_WHAT IS EXPECTED_.
Lines of the data that contain the word "dimensions" are the ones to copy.

── MATERIAL PROVIDED

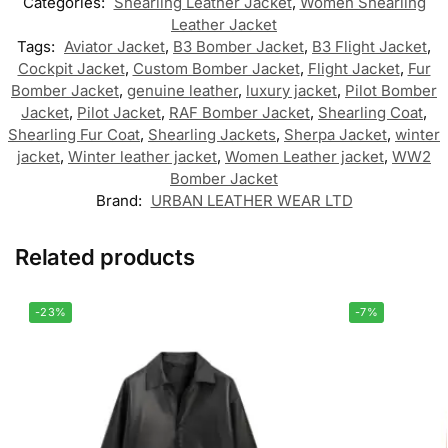
Categories:
Shearling Leather Jacket
,
Women Shearling
Leather Jacket
Tags:
Aviator Jacket
,
B3 Bomber Jacket
,
B3 Flight Jacket
,
Cockpit Jacket
,
Custom Bomber Jacket
,
Flight Jacket
,
Fur
Bomber Jacket
,
genuine leather
,
luxury jacket
,
Pilot Bomber
Jacket
,
Pilot Jacket
,
RAF Bomber Jacket
,
Shearling Coat
,
Shearling Fur Coat
,
Shearling Jackets
,
Sherpa Jacket
,
winter
jacket
,
Winter leather jacket
,
Women Leather jacket
,
WW2
Bomber Jacket
Brand:
URBAN LEATHER WEAR LTD
Related products
-23%
-7%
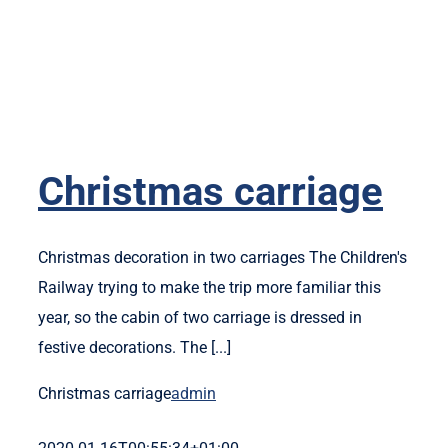
Christmas carriage
Christmas decoration in two carriages The Children's
Railway trying to make the trip more familiar this
year, so the cabin of two carriage is dressed in
festive decorations. The [...]
Christmas carriage
admin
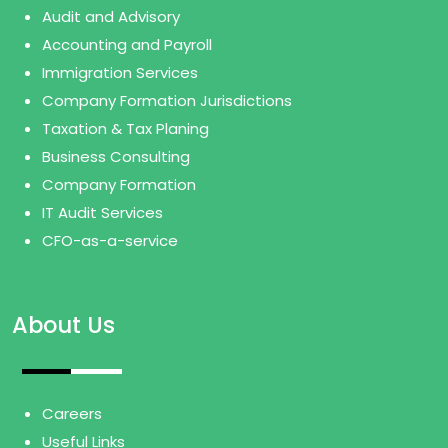
Audit and Advisory
Accounting and Payroll
Immigration Services
Company Formation Jurisdictions
Taxation & Tax Planing
Business Consulting
Company Formation
IT Audit Services
CFO-as-a-service
About Us
Careers
Useful Links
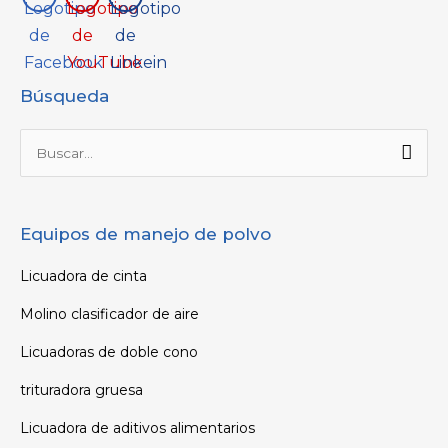
Búsqueda
Buscar
por:
Equipos de manejo de polvo
Licuadora de cinta
Molino clasificador de aire
Licuadoras de doble cono
trituradora gruesa
Licuadora de aditivos alimentarios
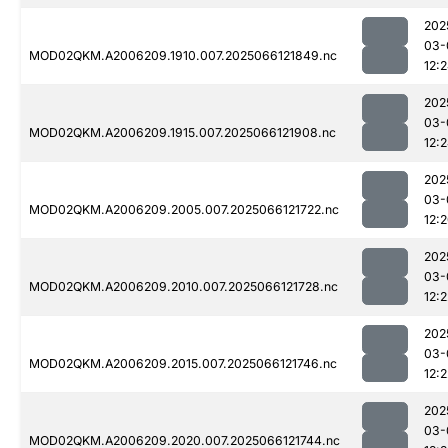
202
03-
MOD02QKM.A2006209.1910.007.2025066121849.nc
12:
202
03-
MOD02QKM.A2006209.1915.007.2025066121908.nc
12:
202
03-
MOD02QKM.A2006209.2005.007.2025066121722.nc
12:
202
03-
MOD02QKM.A2006209.2010.007.2025066121728.nc
12:2
202
03-
MOD02QKM.A2006209.2015.007.2025066121746.nc
12:2
202
03-
MOD02QKM.A2006209.2020.007.2025066121744.nc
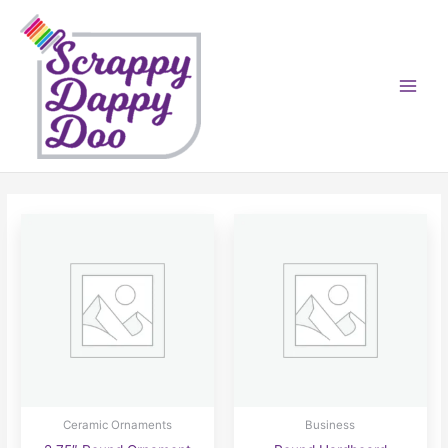
Skip
to
content
Ceramic Ornaments
Business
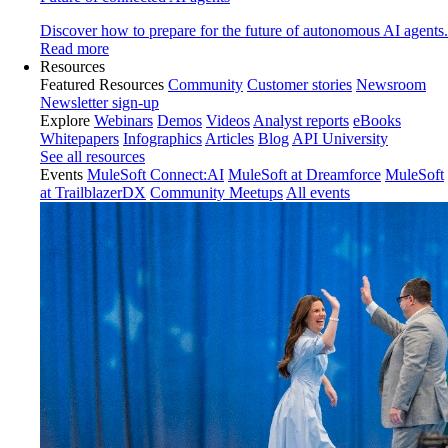
Discover how to prepare for the future of autonomous AI agents.
Read more
Resources
Featured Resources
Community
Customer stories
Newsroom
Newsletter sign-up
Explore
Webinars
Demos
Videos
Analyst reports
eBooks
Whitepapers
Infographics
Articles
Blog
API University
See all resources
Events
MuleSoft Connect:AI
MuleSoft at Dreamforce
MuleSoft
at TrailblazerDX
Community Meetups
All events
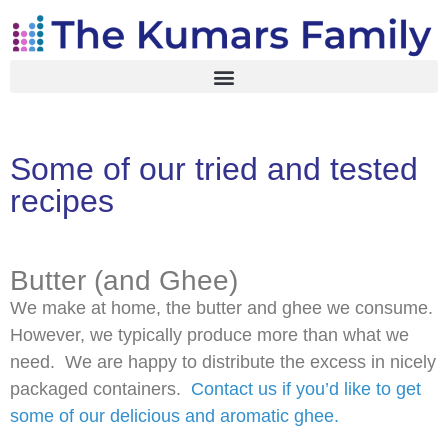
Some of our tried and tested
recipes
Butter (and Ghee)
We make at home, the butter and ghee we consume.
However, we typically produce more than what we
need. We are happy to distribute the excess in nicely
packaged containers.
Contact us if you’d like to get
some of our delicious and aromatic ghee.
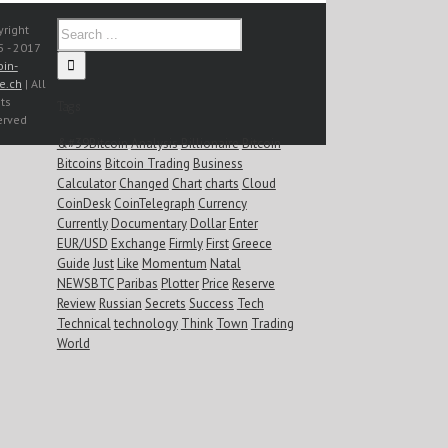
right
 - 2017
oin-
e.ch
| All
ts
Tags
erved
&#39Bitcoin
Analysis
Billionaire
Bitcoin
Bitcoins
Bitcoin Trading
Business
Calculator
Changed
Chart
charts
Cloud
CoinDesk
CoinTelegraph
Currency
Currently
Documentary
Dollar
Enter
EUR/USD
Exchange
Firmly
First
Greece
Guide
Just
Like
Momentum
Natal
NEWSBTC
Paribas
Plotter
Price
Reserve
Review
Russian
Secrets
Success
Tech
Technical
technology
Think
Town
Trading
World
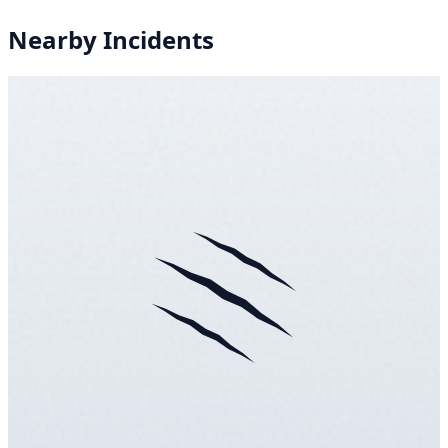
Nearby Incidents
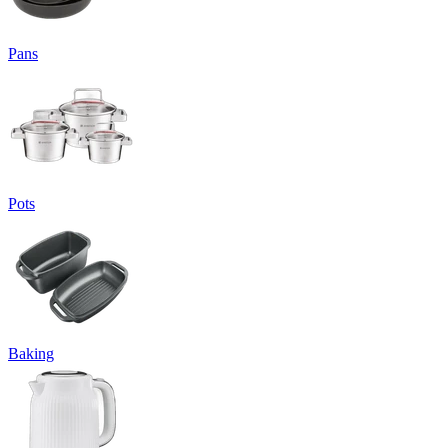
Pans
Pots
Baking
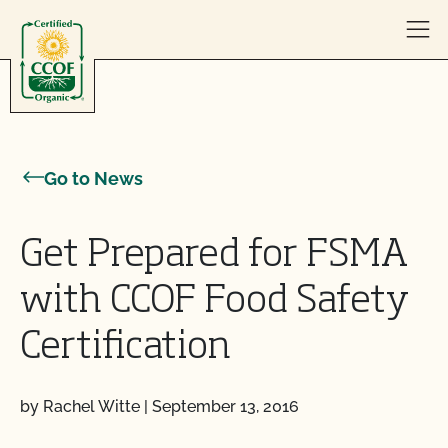
Skip to content
Go to News
Get Prepared for FSMA
with CCOF Food Safety
Certification
by Rachel Witte
|
September 13, 2016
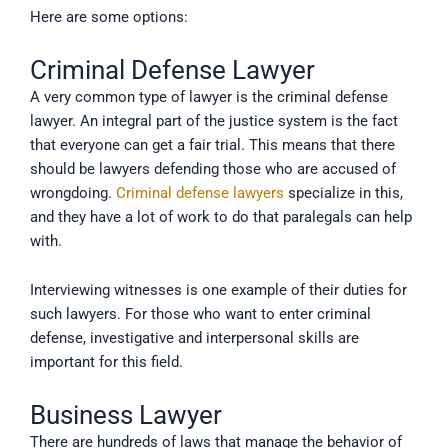
Here are some options:
Criminal Defense Lawyer
A very common type of lawyer is the criminal defense
lawyer. An integral part of the justice system is the fact
that everyone can get a fair trial. This means that there
should be lawyers defending those who are accused of
wrongdoing.
Criminal defense lawyers
specialize in this,
and they have a lot of work to do that paralegals can help
with.
Interviewing witnesses is one example of their duties for
such lawyers. For those who want to enter criminal
defense, investigative and interpersonal skills are
important for this field.
Business Lawyer
There are hundreds of laws that manage the behavior of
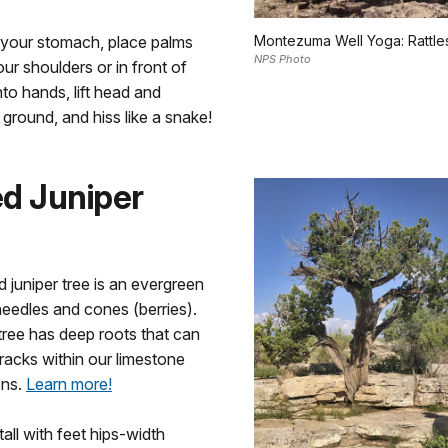
n your stomach, place palms
Montezuma Well Yoga: Rattl
NPS Photo
our shoulders or in front of
nto hands, lift head and
 ground, and hiss like a snake!
d Juniper
juniper tree is an evergreen
needles and cones (berries).
t tree has deep roots that can
cracks within our limestone
ons.
Learn more!
tall with feet hips-width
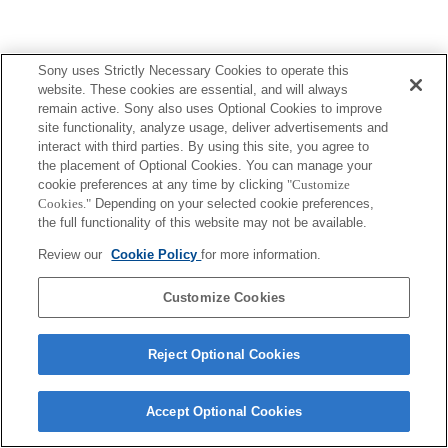
Sony uses Strictly Necessary Cookies to operate this
website. These cookies are essential, and will always
remain active. Sony also uses Optional Cookies to improve
site functionality, analyze usage, deliver advertisements and
interact with third parties. By using this site, you agree to
the placement of Optional Cookies. You can manage your
cookie preferences at any time by clicking
"Customize
Cookies."
Depending on your selected cookie preferences,
the full functionality of this website may not be available.
Review our
Cookie Policy
for more information.
Customize Cookies
Reject Optional Cookies
Accept Optional Cookies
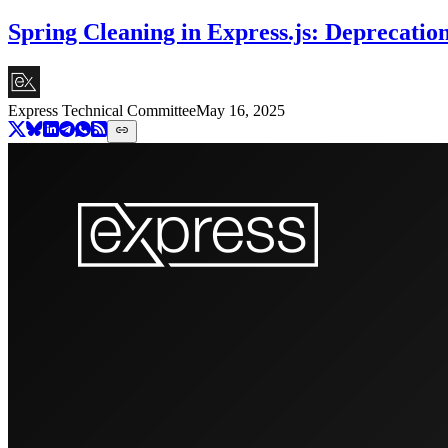
Spring Cleaning in Express.js: Deprecatio
Express Technical Committee
May 16, 2025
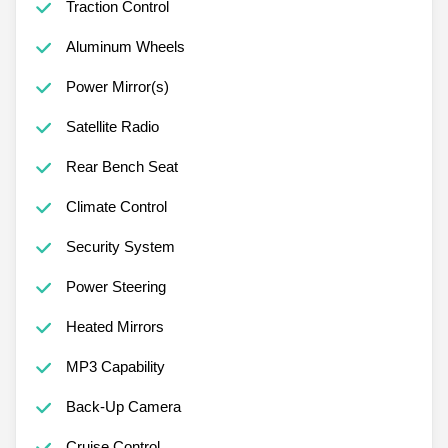
Traction Control
Aluminum Wheels
Power Mirror(s)
Satellite Radio
Rear Bench Seat
Climate Control
Security System
Power Steering
Heated Mirrors
MP3 Capability
Back-Up Camera
Cruise Control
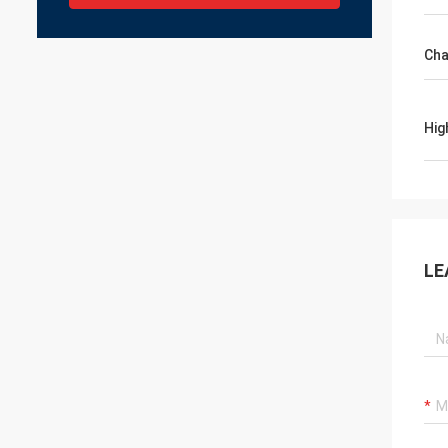
Cha
Hig
LE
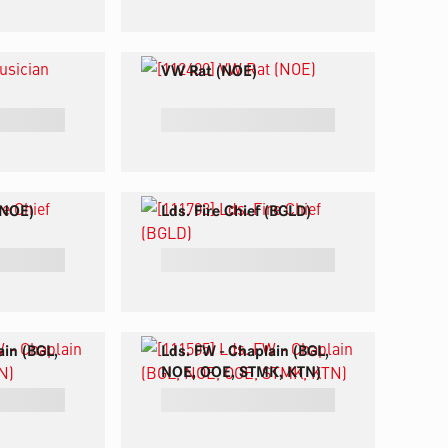
VW Rat (NOE)
 (NOE)
Lds. Fire Chief (BGLD)
ain (BGL,
Lds. FW - Chaplain (BGL,
NOE, OOE, STMK, KTN)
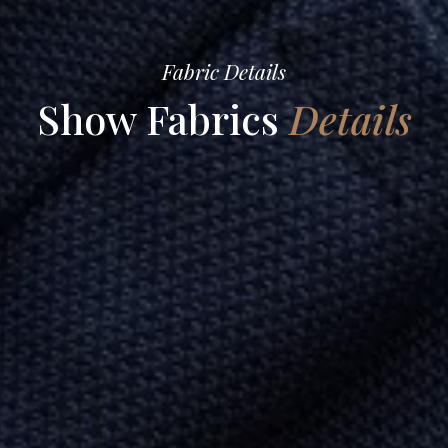
Fabric Details
Show Fabrics
Details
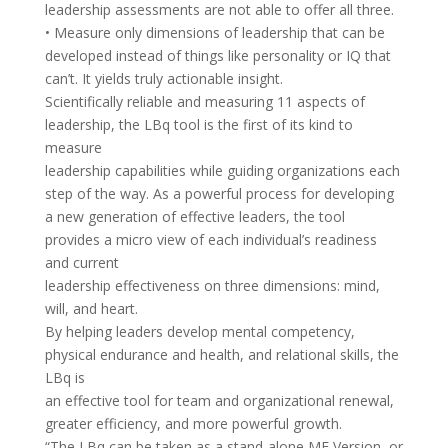
leadership assessments are not able to offer all three.
• Measure only dimensions of leadership that can be
developed instead of things like personality or IQ that
can’t. It yields truly actionable insight.
Scientifically reliable and measuring 11 aspects of
leadership, the LBq tool is the first of its kind to
measure
leadership capabilities while guiding organizations each
step of the way. As a powerful process for developing
a new generation of effective leaders, the tool
provides a micro view of each individual’s readiness
and current
leadership effectiveness on three dimensions: mind,
will, and heart.
By helping leaders develop mental competency,
physical endurance and health, and relational skills, the
LBq is
an effective tool for team and organizational renewal,
greater efficiency, and more powerful growth.
“The LBq can be taken as a stand-alone ME Version, or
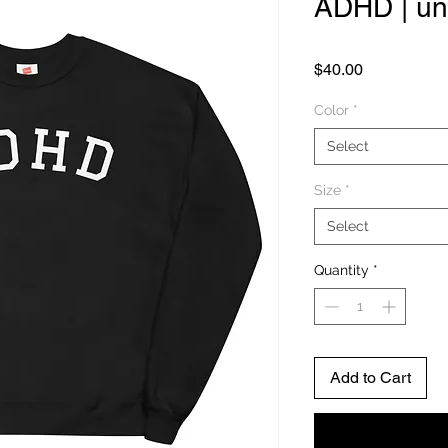
ADHD | un
Price
$40.00
Color
*
Select
Size
*
Select
Quantity
*
Add to Cart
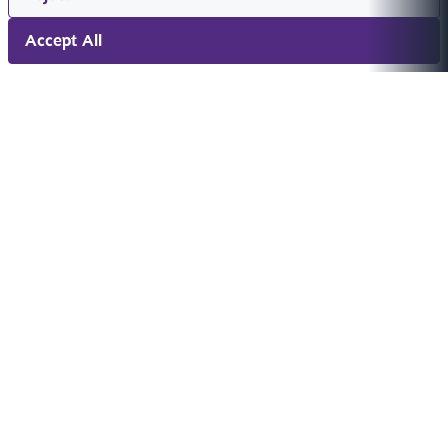
Accept All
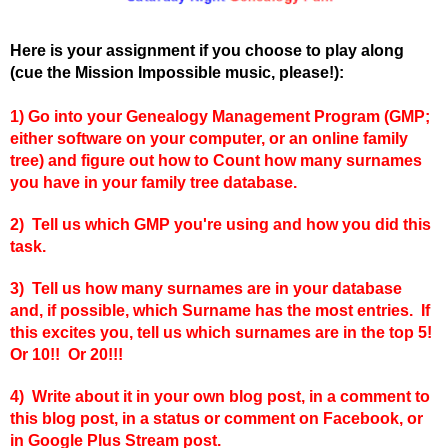
Here is your assignment if you choose to play along
(cue the Mission Impossible music, please!):
1)
Go into your Genealogy Management Program (GMP;
either software on your computer, or an online family
tree) and figure out how to Count how many surnames
you have in your family tree database.
2) Tell us which GMP you're using and how you did this
task.
3) Tell us how many surnames are in your database
and, if possible, which Surname has the most entries. If
this excites you, tell us which surnames are in the top 5!
Or 10!! Or 20!!!
4) Write about it in your own blog post, in a comment to
this blog post, in a status or comment on Facebook, or
in Google Plus Stream post.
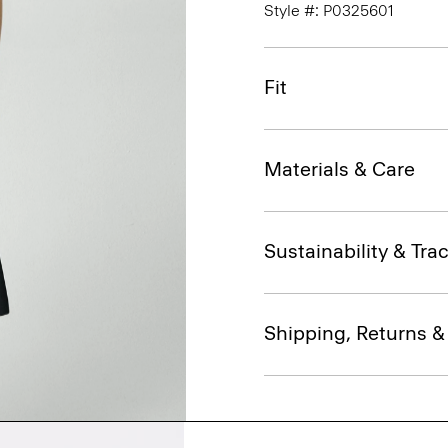
Style #: P0325601
Fit
Materials & Care
Sustainability & Trac
Shipping, Returns 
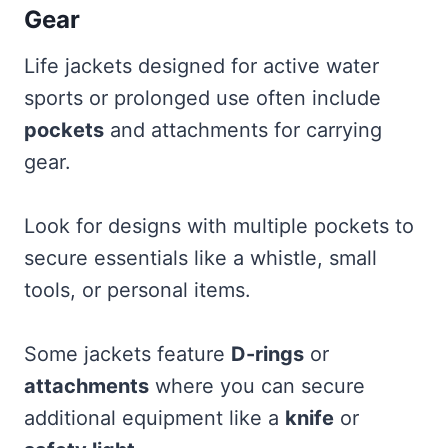
Gear
Life jackets designed for active water
sports or prolonged use often include
pockets
and attachments for carrying
gear.
Look for designs with multiple pockets to
secure essentials like a whistle, small
tools, or personal items.
Some jackets feature
D-rings
or
attachments
where you can secure
additional equipment like a
knife
or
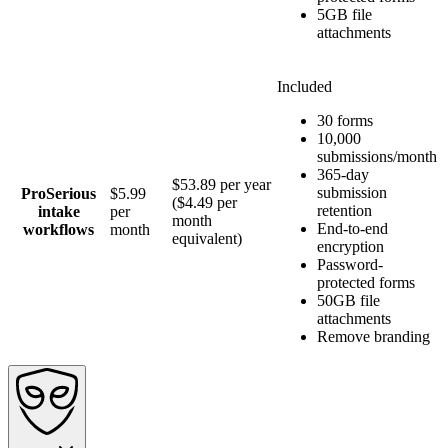
5GB file
attachments
Included
30 forms
10,000
submissions/month
365-day
$53.89 per year
submission
Pro
Serious
$5.99
($4.49 per
retention
intake
per
month
End-to-end
workflows
month
equivalent)
encryption
Password-
protected forms
50GB file
attachments
Remove branding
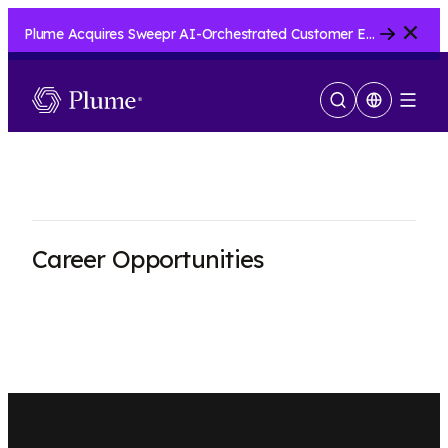
Close
Plume Acquires Sweepr AI-Orchestrated Customer Experience Platform for ISPs.....
Show
Menu
Search
Career Opportunities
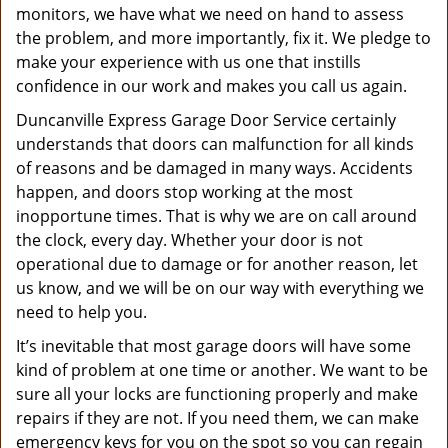
monitors, we have what we need on hand to assess
the problem, and more importantly, fix it. We pledge to
make your experience with us one that instills
confidence in our work and makes you call us again.
Duncanville Express Garage Door Service certainly
understands that doors can malfunction for all kinds
of reasons and be damaged in many ways. Accidents
happen, and doors stop working at the most
inopportune times. That is why we are on call around
the clock, every day. Whether your door is not
operational due to damage or for another reason, let
us know, and we will be on our way with everything we
need to help you.
It’s inevitable that most garage doors will have some
kind of problem at one time or another. We want to be
sure all your locks are functioning properly and make
repairs if they are not. If you need them, we can make
emergency keys for you on the spot so you can regain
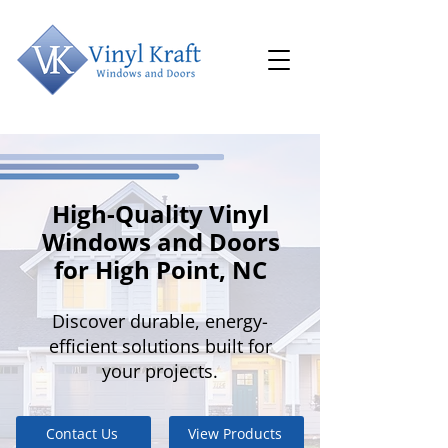
High-Quality Vinyl
Windows and Doors
for High Point, NC
Discover durable, energy-
efficient solutions built for
your projects.
Contact Us
View Products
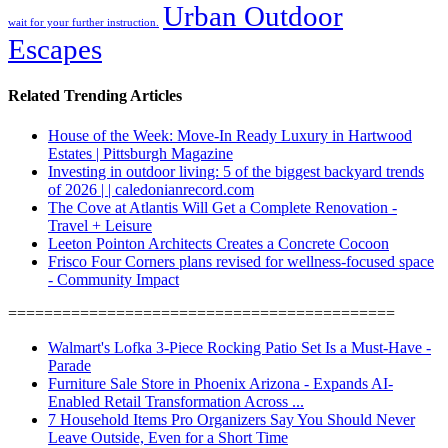
Urban Outdoor
wait for your further instruction.
Escapes
Related Trending Articles
House of the Week: Move-In Ready Luxury in Hartwood
Estates | Pittsburgh Magazine
Investing in outdoor living: 5 of the biggest backyard trends
of 2026 | | caledonianrecord.com
The Cove at Atlantis Will Get a Complete Renovation -
Travel + Leisure
Leeton Pointon Architects Creates a Concrete Cocoon
Frisco Four Corners plans revised for wellness-focused space
- Community Impact
===========================================
Walmart's Lofka 3-Piece Rocking Patio Set Is a Must-Have -
Parade
Furniture Sale Store in Phoenix Arizona - Expands AI-
Enabled Retail Transformation Across ...
7 Household Items Pro Organizers Say You Should Never
Leave Outside, Even for a Short Time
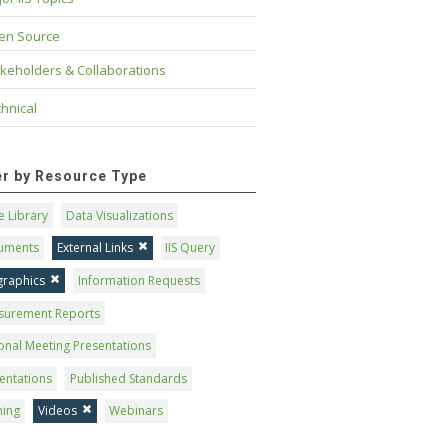
en Source
keholders & Collaborations
hnical
ter by Resource Type
 Library
Data Visualizations
uments
External Links
IIS Query
graphics
Information Requests
surement Reports
onal Meeting Presentations
entations
Published Standards
ning
Videos
Webinars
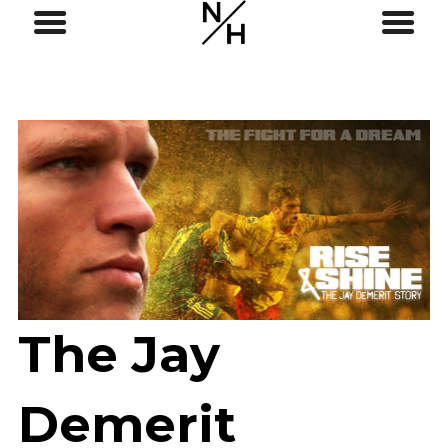
The Jay
Demerit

────

_REPLY TO THE TASK_.
• Measure only dimensions of leadership that can be
leadership effectiveness on three dimensions: mind,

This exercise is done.